Ronaldo estava sentado na varanda de seu apartamento, enquanto observava os carros com seus faróis e lanternas acesas iluminando o comecinho da noite. Sempre gostou de observar o movimento do trânsito, pois tinha a impressão de que, enquanto aquela bagunça estivesse acontecendo, tudo estaria normal, e o mundo seria um lugar habitável. Olhar o trânsito dava-lhe mais realidade à percepção: aquelas pessoas dentro dos carros não tinham a menor ideia sobre quem realmente eram, para onde estavam indo ou o que queriam, exatamente como ele. Era bom guardar a ilusão de que ter um emprego, nome e sobrenome, pertencer a uma família e ter um endereço fixo trouxessem a alguém uma identidade, ou seja, segurança. E ele sempre tivera aquela ilusão, e fora através dela que cometera o maior erro de sua vida. Porém, aprendera muito através daquele erro, compreendendo finalmente que segurança é ilusão, e tentar controlar o curso dos acontecimentos, uma falácia. A qualquer momento pode chegar em nossas vidas um acontecimento (ou pessoa) que desafiará o que acreditamos ser a normalidade da vida, virando tudo de pernas para o ar e nos deixando com aquela sensação de termos pulado em um abismo. A qualquer momento, tudo o que conhecemos como seguro pode mostrar-se uma grande armadilha.

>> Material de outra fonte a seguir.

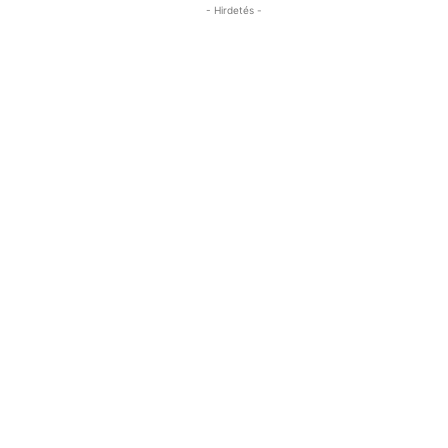
- Hirdetés -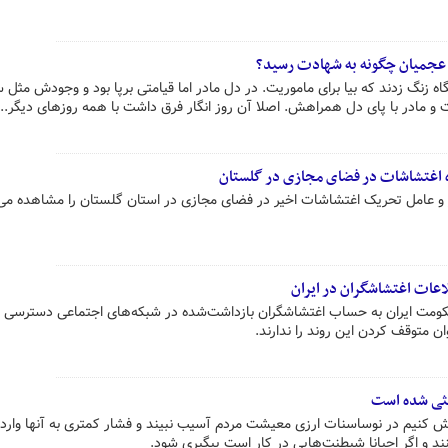
یگاه زنگ زدند که بیا برای ماموریت. در دل مادر اما قیامتی برپا بود و وجودش مثل س
 و مادر با پای دل همراهش. اصلا آن روز انگار فرق داشت با همه روزهای دیگر...
ه اغتشاشات در فضای مجازی در گلستان
ر و عامل تحریک اغتشاشات اخیر در فضای مجازی در استان گلستان را مشاهده می‌
لاعات اغتشاشگران در ایران
حکومت ایران به حساب اغتشاشگران بازداشت‌شده در شبکه‌های اجتماعی دسترسی دا
ن متوقف کردن این روند را ندارند.
نثی شده است
اش کنیم در نوساسنات ارزی معیشت مردم آسیب نبیند و فشار کمتری به آنها وارد
 و اگر احیانا شیطنت‌هایی در کار است پیگیری شود.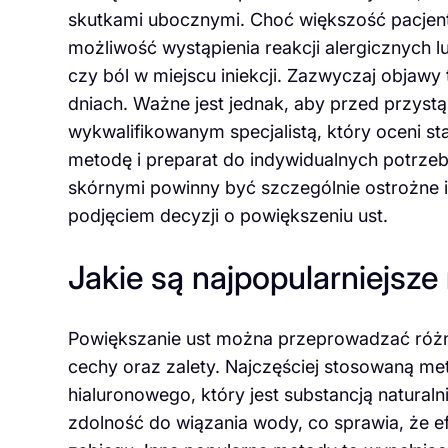
skutkami ubocznymi. Choć większość pacjent
możliwość wystąpienia reakcji alergicznych l
czy ból w miejscu iniekcji. Zazwyczaj objawy
dniach. Ważne jest jednak, aby przed przyst
wykwalifikowanym specjalistą, który oceni s
metodę i preparat do indywidualnych potrze
skórnymi powinny być szczególnie ostrożne 
podjęciem decyzji o powiększeniu ust.
Jakie są najpopularniejsz
Powiększanie ust można przeprowadzać różn
cechy oraz zalety. Najczęściej stosowaną met
hialuronowego, który jest substancją natura
zdolność do wiązania wody, co sprawia, że e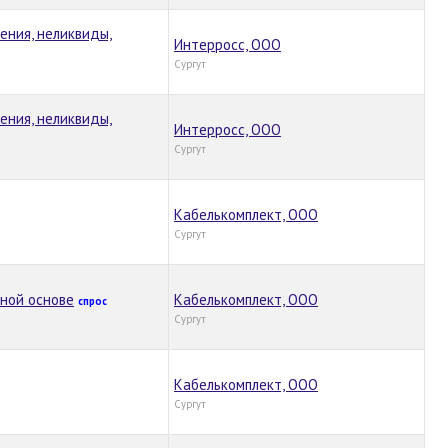
ения, неликвиды,
Интерросс, ООО
Сургут
ения, неликвиды,
Интерросс, ООО
Сургут
Кабелькомплект, ООО
Сургут
нной основе
Кабелькомплект, ООО
спрос
Сургут
Кабелькомплект, ООО
Сургут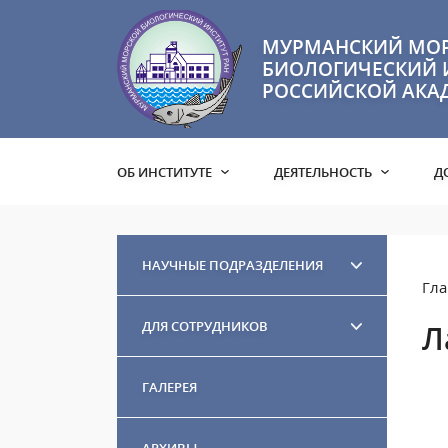
МУРМАНСКИЙ МО
БИОЛОГИЧЕСКИЙ 
РОССИЙСКОЙ АКА
ОБ ИНСТИТУТЕ
ДЕЯТЕЛЬНОСТЬ
Д
НАУЧНЫЕ ПОДРАЗДЕЛЕНИЯ
Гла
ДЛЯ СОТРУДНИКОВ
Л
ГАЛЕРЕЯ
АРХИВЫ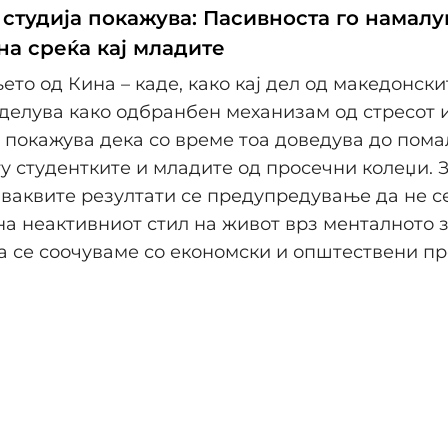
 студија покажува: Пасивноста го намалу
на среќа кај младите
то од Кина – каде, како кај дел од македонски
делува како одбранбен механизам од стресот 
 покажува дека со време тоа доведува до пома
у студентките и младите од просечни колеџи. 
ваквите резултати се предупредување да не с
на неактивниот стил на живот врз менталното з
а се соочуваме со економски и општествени п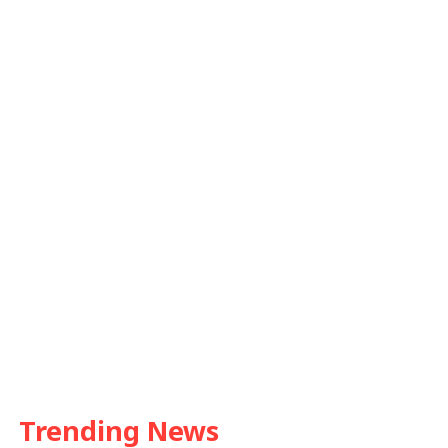
Trending News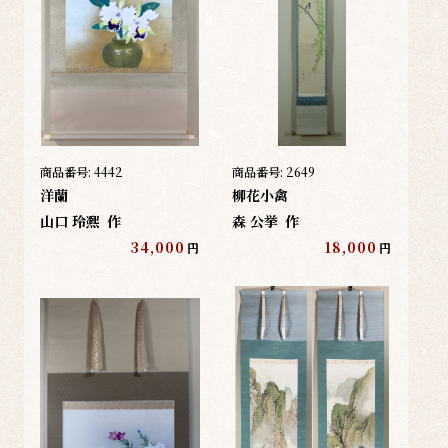
商品番号:
4442
商品番号:
2649
洋蘭
柳花小禽
山口 玲凞
作
森 公挙
作
34,000
18,000
円
円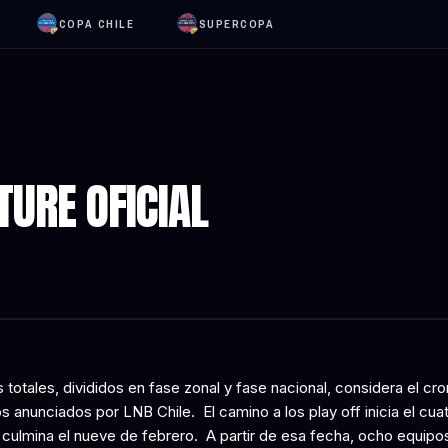
COPA CHILE
SUPERCOPA
TURE OFICIAL
 totales, divididos en fase zonal y fase nacional, considera el c
s anunciados por LNB Chile. El camino a los play off inicia el cua
 culmina el nueve de febrero. A partir de esa fecha, ocho equipo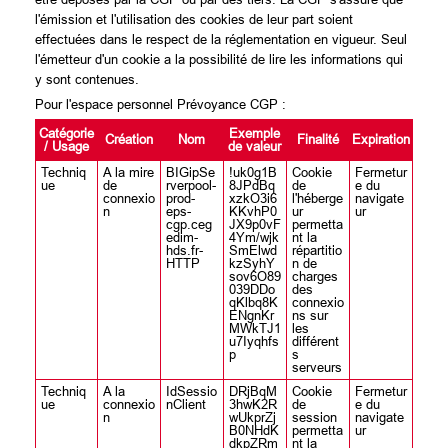
l'émission et l'utilisation des cookies de leur part soient
effectuées dans le respect de la réglementation en vigueur. Seul
l'émetteur d'un cookie a la possibilité de lire les informations qui
y sont contenues.
Pour l'espace personnel Prévoyance CGP :
Catégorie
Exemple
Création
Nom
Finalité
Expiration
/ Usage
de valeur
Techniq
A la mire
BIGipSe
!uk0g1B
Cookie
Fermetur
ue
de
rverpool-
8JPdBq
de
e du
connexio
prod-
xzkO3i6
l'héberge
navigate
n
eps-
KKvhP0
ur
ur
cgp.ceg
JX9p0vF
permetta
edim-
4Ym/wjk
nt la
hds.fr-
SmElwd
répartitio
HTTP
kzSyhY
n de
sov6O89
charges
039DDo
des
qKlbq8K
connexio
ENgnKr
ns sur
MWkTJ1
les
u7Iyqhfs
différent
p
s
serveurs
Techniq
A la
IdSessio
DRjBqM
Cookie
Fermetur
ue
connexio
nClient
3hwK2R
de
e du
n
wUkprZj
session
navigate
B0NHdK
permetta
ur
dkpZRm
nt la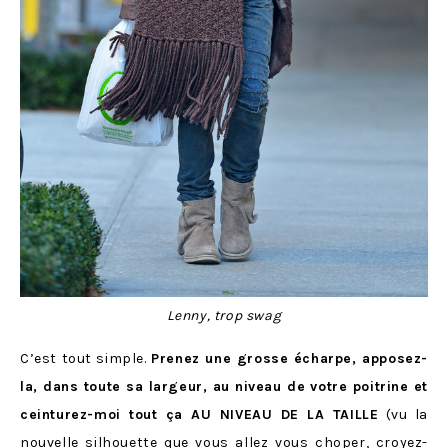
Lenny, trop swag
C’est tout simple.
Prenez une grosse écharpe, apposez-
la, dans toute sa largeur, au niveau de votre poitrine et
ceinturez-moi tout ça AU NIVEAU DE LA TAILLE
(vu la
nouvelle silhouette que vous allez vous choper, croyez-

A primeira vez em que viu Rodrigo, estava almoçando em um restaurante self-service. Trabalhava em uma multinacional, tinha um salário razoável, usava um terno, morava em um pequeno apartamento pintado de cinza-gelo, com móveis de formato quadrados cinza-escuros, persianas cinzas e alguns adornos em cerâmica preta e branca que encontrara em uma loja de decoração e que podiam, à primeira vista, serem confundidos com obras de arte.  Também namorava uma moça de boa família, com quem pretendia casar-se e ter um ou dois filhos. Para ele, sua vida estava perfeita, e alcançara, aos vinte e nove anos de idade, uma estabilidade que seu pai só conseguira após os cinquenta. O restaurante estava cheio. Ele viu quando um jovem bem vestido com rosto e físico de Adônis olhava em volta segurando um prato de comida, procurando por uma mesa ou um lugar para sentar-se. Querendo ser gentil, Ronaldo ergueu o braço e ofereceu-lhe a cadeira vaga em sua mesa. 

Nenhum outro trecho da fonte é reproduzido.